According to the September 2025 PAYE RTI data, the workforce is holding up well. We’ve survived the worst of the cost-of-living crisis, and we’re starting to see the rewards. But the cooling job market is a reminder that we can't just coast. We have to stay sharp.
Honestly, it’s a time for "cautious optimism." Be happy about the extra cash in your bank account, but keep an eye on the exit door just in case. The UK’s job market is a living, breathing thing, and right now, it’s taking a bit of a breather. Let’s see what the next few months bring, but for now, stay smart and keep your eye on the data.
Common Questions People Are Asking
Is a 6.6% pay rise actually good right now?
Honestly, look, on paper, it’s great. It’s higher than the average we’ve seen in years. But the "good" part really depends on your personal bills. If your mortgage just jumped or your energy fix ended, that 6.6% might just be covering the gaps rather than making you feel rich. To be fair, though, since it's beating inflation finally, you are technically better off than last year.
Why is it getting harder to find a job if the economy is okay?
Straight up, it's because companies are playing it safe. Even though they have money to pay existing staff, the high cost of borrowing and uncertain future mean they aren't "betting" on new people. They’d rather wait and see. It’s a "cooling" market, not a frozen one, but it definitely means you have to work harder to stand out.
Which sectors are the safest bets for job security in 2026?
If you want to sleep easily at night, look toward the public sector—health, education, and social work. The data shows these areas are still growing and getting the biggest pay boosts. Hospitality and high-street retail are the ones feeling the most pressure right now because people are being more careful with their "fun" money.

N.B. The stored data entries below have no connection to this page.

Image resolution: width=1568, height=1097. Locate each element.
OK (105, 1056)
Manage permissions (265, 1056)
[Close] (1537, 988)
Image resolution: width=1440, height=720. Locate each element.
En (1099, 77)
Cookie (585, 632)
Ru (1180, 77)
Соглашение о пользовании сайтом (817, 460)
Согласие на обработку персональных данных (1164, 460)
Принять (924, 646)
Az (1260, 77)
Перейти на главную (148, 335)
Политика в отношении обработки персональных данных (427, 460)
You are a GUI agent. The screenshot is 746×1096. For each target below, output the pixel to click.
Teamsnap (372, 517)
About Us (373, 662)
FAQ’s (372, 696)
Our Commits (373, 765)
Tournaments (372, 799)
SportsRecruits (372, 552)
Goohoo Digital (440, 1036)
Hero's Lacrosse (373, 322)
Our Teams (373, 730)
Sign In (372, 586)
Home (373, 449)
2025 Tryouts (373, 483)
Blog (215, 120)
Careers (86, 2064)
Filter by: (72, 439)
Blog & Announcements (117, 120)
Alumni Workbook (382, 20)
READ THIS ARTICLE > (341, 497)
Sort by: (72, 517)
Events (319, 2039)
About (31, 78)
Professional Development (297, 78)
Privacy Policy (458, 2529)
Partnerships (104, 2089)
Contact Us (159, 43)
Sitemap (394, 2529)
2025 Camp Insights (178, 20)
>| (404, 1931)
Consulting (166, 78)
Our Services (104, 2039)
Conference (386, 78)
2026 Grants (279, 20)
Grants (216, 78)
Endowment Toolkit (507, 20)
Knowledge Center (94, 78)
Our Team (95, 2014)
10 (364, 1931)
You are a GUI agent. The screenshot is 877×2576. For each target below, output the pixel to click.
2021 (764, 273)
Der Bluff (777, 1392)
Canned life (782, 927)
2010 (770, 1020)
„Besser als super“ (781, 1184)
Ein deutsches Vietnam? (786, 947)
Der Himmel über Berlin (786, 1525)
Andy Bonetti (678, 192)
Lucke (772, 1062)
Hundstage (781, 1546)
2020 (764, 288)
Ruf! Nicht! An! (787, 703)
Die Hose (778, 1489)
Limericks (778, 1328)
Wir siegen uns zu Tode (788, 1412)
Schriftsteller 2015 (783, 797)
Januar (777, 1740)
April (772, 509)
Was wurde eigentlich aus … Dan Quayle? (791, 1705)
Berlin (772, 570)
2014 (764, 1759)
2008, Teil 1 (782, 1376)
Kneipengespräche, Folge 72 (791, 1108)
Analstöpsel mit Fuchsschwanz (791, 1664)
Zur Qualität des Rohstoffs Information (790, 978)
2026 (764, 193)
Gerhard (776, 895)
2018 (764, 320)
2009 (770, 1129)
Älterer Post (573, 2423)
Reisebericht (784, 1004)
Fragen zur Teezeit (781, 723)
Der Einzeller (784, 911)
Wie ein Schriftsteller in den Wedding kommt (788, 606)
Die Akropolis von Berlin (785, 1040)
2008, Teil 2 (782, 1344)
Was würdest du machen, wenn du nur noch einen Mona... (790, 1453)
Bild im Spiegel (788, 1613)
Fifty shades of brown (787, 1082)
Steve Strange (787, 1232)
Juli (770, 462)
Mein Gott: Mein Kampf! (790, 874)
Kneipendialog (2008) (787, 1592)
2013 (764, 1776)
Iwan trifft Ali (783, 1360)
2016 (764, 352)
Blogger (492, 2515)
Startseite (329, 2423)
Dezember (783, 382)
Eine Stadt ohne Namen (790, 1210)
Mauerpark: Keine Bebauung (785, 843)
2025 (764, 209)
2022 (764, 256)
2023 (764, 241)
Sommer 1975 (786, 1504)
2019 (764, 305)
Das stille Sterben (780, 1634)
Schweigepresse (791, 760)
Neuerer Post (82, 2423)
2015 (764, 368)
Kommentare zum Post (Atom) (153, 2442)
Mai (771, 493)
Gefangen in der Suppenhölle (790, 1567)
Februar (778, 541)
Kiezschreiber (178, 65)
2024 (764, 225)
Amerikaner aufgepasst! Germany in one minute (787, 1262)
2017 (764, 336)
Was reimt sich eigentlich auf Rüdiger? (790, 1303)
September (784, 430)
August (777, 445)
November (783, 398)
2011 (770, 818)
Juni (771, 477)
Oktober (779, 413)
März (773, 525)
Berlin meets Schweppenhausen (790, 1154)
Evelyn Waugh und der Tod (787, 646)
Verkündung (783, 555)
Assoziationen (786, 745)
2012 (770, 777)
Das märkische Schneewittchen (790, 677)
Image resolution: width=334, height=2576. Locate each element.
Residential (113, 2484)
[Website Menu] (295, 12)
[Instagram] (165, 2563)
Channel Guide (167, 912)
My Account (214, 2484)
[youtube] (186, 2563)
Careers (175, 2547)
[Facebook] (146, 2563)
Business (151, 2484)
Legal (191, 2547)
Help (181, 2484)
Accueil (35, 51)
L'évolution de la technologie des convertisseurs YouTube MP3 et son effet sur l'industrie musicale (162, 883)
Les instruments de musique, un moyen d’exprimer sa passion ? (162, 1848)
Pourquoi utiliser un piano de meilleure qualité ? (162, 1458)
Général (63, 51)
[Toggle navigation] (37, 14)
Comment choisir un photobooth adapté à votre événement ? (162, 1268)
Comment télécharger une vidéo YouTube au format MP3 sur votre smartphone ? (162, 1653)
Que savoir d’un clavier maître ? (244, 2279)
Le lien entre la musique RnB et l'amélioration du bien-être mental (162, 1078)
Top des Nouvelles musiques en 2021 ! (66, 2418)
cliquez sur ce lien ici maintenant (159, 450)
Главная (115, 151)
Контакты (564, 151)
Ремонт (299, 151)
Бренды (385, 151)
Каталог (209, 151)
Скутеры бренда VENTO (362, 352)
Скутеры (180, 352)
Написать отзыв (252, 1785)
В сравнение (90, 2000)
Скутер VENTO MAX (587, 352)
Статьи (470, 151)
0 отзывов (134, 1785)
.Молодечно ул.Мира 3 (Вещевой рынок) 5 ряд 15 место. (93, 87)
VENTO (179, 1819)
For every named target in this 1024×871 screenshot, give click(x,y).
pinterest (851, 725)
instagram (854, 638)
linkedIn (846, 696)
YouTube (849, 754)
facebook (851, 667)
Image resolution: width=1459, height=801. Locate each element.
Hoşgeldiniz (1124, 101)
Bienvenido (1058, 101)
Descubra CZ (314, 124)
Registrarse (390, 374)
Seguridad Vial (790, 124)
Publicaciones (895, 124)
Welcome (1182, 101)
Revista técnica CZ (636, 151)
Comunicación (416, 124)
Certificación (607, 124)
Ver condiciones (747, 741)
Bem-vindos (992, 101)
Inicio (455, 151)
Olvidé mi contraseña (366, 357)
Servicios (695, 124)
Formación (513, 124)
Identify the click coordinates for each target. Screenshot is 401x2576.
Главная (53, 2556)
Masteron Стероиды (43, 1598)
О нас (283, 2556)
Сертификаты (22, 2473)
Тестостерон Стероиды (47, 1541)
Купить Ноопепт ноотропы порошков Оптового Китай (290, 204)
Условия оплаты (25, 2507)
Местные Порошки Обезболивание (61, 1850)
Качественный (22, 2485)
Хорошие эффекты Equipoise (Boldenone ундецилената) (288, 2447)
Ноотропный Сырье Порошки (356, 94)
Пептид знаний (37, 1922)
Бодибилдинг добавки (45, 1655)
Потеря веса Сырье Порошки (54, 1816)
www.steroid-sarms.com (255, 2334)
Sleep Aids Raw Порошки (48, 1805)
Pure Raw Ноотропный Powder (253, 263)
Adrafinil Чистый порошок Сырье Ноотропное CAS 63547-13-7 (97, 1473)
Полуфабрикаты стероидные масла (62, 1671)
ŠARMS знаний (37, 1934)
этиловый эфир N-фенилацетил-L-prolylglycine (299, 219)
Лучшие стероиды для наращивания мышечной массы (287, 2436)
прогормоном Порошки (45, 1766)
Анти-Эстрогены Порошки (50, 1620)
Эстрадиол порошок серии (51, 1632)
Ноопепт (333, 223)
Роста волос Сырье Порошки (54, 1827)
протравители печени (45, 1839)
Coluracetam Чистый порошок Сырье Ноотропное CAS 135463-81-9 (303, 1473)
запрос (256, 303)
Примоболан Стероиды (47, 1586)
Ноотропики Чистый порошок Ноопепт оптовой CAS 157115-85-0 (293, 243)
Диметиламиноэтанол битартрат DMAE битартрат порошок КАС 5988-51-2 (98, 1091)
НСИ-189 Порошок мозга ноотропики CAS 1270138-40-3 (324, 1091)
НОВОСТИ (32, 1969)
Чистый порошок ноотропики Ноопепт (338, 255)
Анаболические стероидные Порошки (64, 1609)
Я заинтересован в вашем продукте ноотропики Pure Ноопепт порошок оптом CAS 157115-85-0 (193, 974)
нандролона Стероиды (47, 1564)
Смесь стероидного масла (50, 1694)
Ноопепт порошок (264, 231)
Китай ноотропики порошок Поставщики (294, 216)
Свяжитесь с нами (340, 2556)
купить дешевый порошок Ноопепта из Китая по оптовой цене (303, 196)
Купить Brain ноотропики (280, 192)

Should I stay in my current job or look for something new?
Look, unless you’re miserable or your company is literally sinking, 2025/2026 is a time to be cautious. With vacancies falling for over three years straight, the "grass is greener" gamble is a bit riskier than it used to be. If you do move, make sure you’ve got a solid contract signed before you even think about handing in your notice.
Is London still the best place to work?
Properly depends on what you value. You’ll earn more in London—that’s a fact. But with job numbers in the capital dipping and the cost of a flat being what it is, some people are finding they have more "real" money left over by working in regions like Northern Ireland or the North West, where the cost of living hasn't gone quite as mental.